**WHAT THE EXERCISE ASKS:** Wherever a line in the data below holds "должна", copy that line.

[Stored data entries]
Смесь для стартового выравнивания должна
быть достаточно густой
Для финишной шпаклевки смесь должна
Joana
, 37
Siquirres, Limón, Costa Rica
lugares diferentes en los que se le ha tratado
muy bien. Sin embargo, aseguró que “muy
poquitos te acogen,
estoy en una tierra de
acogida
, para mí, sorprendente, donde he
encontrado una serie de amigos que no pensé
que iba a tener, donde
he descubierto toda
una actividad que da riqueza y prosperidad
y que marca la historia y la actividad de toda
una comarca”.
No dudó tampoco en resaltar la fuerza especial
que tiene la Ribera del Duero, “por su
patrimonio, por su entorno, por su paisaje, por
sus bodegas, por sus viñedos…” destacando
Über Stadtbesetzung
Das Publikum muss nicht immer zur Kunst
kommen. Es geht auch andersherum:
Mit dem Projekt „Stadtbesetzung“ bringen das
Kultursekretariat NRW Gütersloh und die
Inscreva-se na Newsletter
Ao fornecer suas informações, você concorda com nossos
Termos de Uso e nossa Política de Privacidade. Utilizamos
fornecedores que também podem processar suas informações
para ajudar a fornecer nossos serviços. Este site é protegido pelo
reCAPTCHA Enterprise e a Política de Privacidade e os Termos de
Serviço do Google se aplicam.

* * *

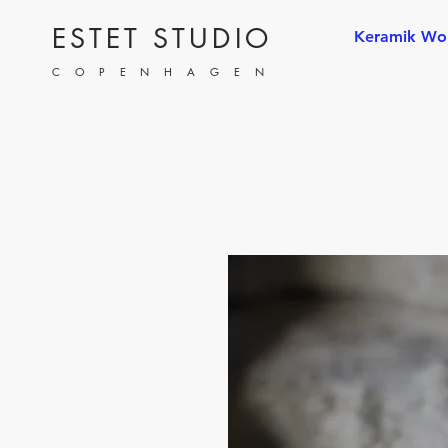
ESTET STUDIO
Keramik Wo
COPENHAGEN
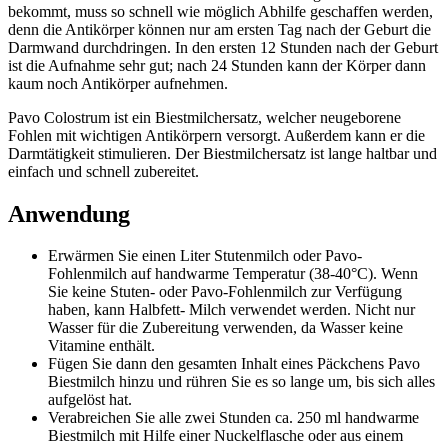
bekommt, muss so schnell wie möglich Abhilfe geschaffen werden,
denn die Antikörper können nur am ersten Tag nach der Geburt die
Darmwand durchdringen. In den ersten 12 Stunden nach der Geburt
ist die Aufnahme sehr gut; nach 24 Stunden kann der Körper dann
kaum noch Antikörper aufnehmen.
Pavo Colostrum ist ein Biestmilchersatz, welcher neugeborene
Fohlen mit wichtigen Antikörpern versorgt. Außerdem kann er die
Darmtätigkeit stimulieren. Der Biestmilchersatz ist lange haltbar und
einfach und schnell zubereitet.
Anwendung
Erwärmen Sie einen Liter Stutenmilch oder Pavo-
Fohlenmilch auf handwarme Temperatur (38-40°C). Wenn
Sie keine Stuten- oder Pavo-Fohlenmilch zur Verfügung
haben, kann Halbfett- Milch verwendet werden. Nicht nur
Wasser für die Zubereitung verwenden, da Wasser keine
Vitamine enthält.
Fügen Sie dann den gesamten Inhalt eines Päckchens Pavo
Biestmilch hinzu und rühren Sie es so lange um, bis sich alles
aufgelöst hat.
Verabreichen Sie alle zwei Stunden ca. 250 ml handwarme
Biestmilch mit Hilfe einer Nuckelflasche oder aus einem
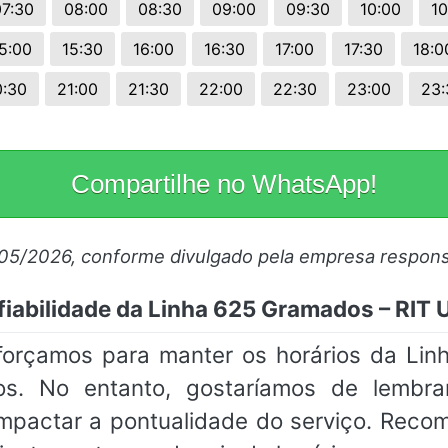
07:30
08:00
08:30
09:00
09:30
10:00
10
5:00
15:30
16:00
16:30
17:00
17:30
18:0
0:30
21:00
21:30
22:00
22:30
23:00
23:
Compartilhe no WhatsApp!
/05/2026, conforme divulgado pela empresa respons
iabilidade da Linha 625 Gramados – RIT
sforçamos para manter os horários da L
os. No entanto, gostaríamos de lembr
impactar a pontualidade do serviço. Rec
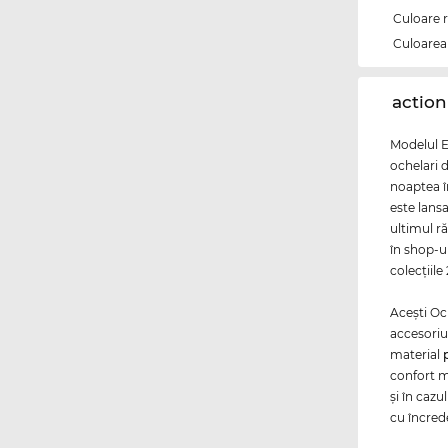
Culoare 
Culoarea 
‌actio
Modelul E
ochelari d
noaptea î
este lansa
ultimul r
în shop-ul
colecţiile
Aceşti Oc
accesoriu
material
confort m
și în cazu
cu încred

--

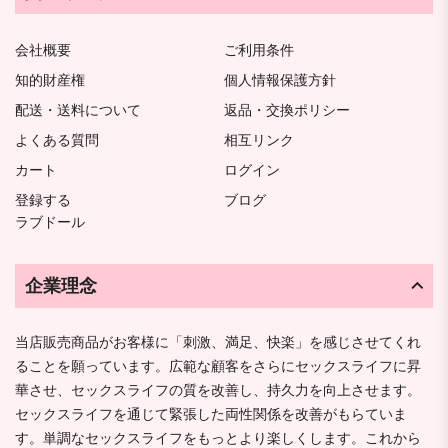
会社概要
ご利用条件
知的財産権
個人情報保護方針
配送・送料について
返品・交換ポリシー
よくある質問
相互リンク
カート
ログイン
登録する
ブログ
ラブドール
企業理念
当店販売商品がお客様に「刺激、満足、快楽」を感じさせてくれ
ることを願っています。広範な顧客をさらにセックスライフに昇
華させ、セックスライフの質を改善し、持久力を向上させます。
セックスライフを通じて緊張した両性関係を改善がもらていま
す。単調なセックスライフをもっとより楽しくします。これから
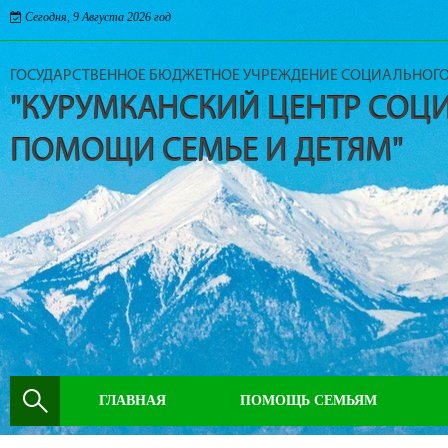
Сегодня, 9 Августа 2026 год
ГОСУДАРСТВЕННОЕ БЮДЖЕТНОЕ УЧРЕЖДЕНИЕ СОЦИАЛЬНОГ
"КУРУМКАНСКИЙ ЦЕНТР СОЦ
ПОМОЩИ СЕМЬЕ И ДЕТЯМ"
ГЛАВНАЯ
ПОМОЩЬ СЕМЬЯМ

**RESULT:**
Смесь для стартового выравнивания должна
Для финишной шпаклевки смесь должна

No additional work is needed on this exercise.